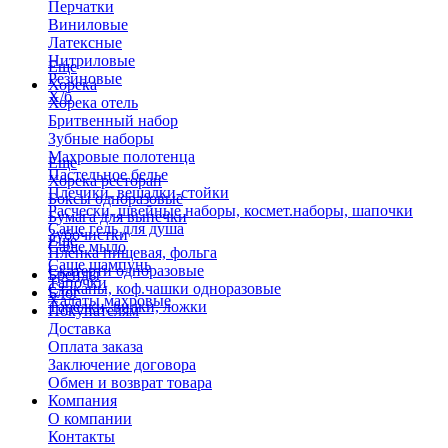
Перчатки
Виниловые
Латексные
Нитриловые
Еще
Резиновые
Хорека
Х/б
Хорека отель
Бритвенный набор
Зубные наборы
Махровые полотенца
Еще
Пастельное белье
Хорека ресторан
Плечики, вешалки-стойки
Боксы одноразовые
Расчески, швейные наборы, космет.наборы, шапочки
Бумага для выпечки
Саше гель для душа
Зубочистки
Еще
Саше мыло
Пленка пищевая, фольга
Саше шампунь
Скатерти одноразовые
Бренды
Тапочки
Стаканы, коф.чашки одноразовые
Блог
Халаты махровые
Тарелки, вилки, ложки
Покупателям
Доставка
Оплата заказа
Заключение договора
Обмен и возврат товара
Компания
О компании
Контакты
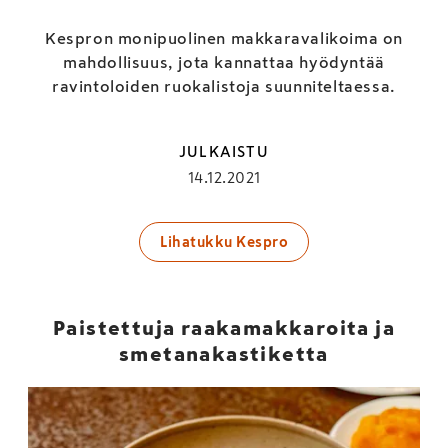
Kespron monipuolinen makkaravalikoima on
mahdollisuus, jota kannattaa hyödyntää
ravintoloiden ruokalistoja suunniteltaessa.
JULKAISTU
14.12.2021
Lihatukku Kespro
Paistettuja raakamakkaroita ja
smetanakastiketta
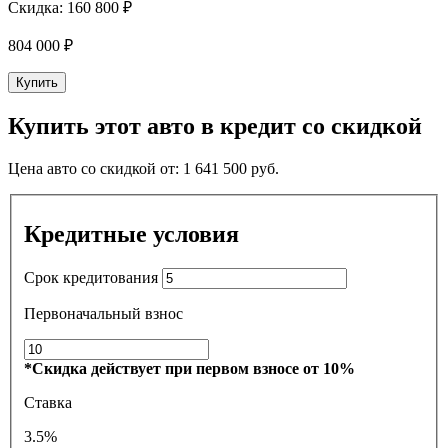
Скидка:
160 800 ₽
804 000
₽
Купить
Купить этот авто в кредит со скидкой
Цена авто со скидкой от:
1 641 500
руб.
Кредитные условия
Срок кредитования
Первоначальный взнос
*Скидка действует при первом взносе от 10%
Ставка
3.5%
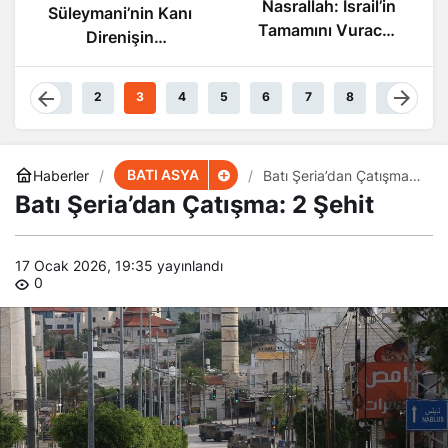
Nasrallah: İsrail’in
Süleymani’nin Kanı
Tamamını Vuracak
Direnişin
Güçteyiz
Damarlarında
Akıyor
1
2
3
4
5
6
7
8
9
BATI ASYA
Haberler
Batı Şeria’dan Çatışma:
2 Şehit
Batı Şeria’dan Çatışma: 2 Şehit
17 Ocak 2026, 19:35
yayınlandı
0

- - -

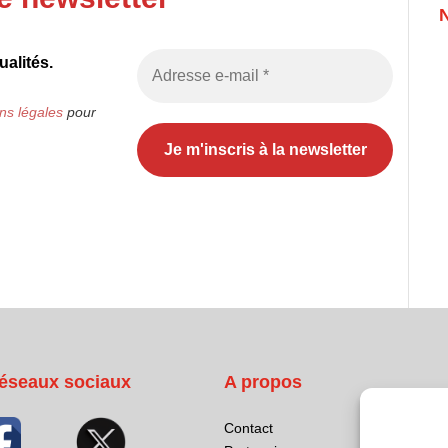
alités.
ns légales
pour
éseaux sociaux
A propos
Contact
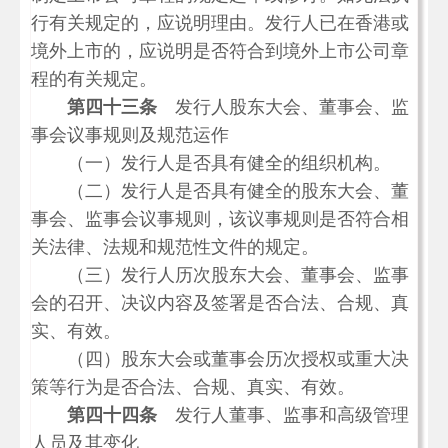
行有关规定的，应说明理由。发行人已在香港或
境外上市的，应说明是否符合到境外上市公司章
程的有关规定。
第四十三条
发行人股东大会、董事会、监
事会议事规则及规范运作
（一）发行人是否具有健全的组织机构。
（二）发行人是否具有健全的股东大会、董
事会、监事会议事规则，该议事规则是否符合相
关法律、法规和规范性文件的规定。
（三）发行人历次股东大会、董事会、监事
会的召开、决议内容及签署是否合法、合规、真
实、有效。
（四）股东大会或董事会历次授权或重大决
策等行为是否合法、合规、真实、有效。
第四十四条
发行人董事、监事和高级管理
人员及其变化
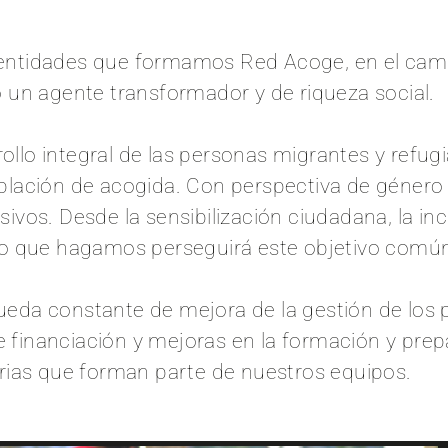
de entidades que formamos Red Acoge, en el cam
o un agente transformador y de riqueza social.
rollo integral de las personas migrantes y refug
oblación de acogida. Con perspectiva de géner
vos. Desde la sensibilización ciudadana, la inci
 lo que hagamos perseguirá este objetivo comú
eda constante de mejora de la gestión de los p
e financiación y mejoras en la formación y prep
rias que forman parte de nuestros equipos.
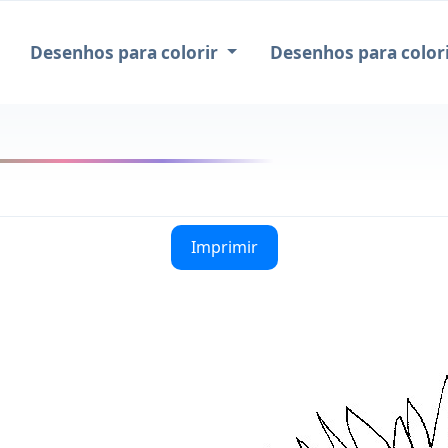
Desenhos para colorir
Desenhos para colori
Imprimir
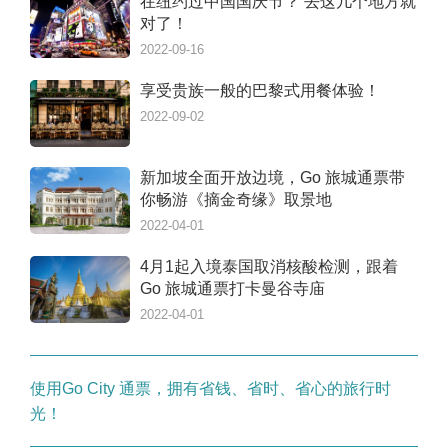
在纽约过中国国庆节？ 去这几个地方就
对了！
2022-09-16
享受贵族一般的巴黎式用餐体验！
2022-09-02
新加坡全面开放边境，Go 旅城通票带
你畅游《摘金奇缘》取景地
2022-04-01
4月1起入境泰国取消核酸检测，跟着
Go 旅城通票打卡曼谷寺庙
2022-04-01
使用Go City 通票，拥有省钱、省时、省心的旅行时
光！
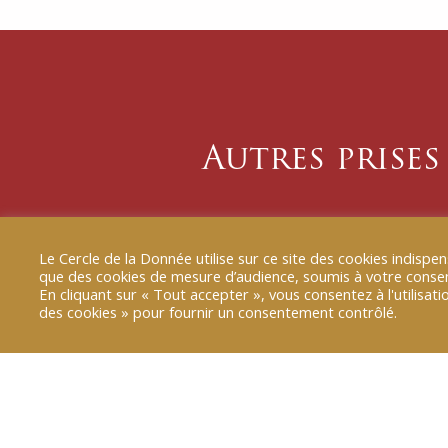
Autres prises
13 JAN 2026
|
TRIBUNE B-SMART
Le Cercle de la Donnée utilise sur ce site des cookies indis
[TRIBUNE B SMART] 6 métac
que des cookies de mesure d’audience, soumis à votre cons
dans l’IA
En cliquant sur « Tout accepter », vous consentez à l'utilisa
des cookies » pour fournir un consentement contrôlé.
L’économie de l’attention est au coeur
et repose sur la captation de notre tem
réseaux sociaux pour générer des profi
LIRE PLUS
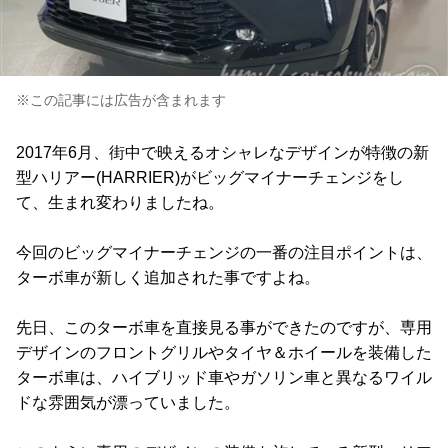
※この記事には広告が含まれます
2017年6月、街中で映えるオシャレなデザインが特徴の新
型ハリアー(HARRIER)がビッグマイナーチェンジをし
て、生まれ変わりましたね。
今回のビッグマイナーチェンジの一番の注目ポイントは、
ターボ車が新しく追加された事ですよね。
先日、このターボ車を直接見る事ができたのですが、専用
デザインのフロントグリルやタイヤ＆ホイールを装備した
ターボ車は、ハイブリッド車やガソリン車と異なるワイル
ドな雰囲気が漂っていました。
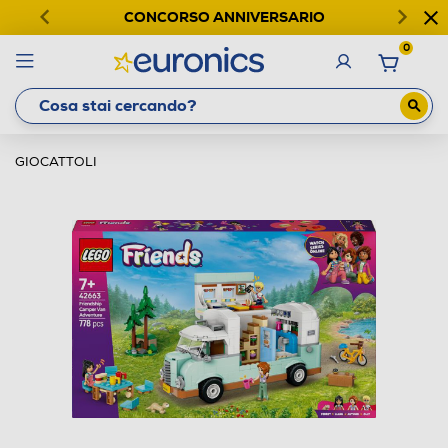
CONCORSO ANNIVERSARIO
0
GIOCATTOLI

- - -

#### Problem statement:
The output is the stretch above from the line with "Плечики, вешалки-стойки" through the line with "Kespron monipuolinen makkaravalikoima on", copied word for word with both ends kept and every picture dropped.

#### Result for this exercise:
Плечики, вешалки-стойки
Боксы одноразовые
Расчески, швейные наборы, космет.наборы, шапочки
Бумага для выпечки
Саше гель для душа
Зубочистки
Еще
Саше мыло
Пленка пищевая, фольга
Саше шампунь
Скатерти одноразовые
Бренды
Тапочки
Стаканы, коф.чашки одноразовые
Блог
Халаты махровые
Тарелки, вилки, ложки
Покупателям
Доставка
Оплата заказа
Заключение договора
Обмен и возврат товара
Компания
О компании
Контакты
Kespron monipuolinen makkaravalikoima on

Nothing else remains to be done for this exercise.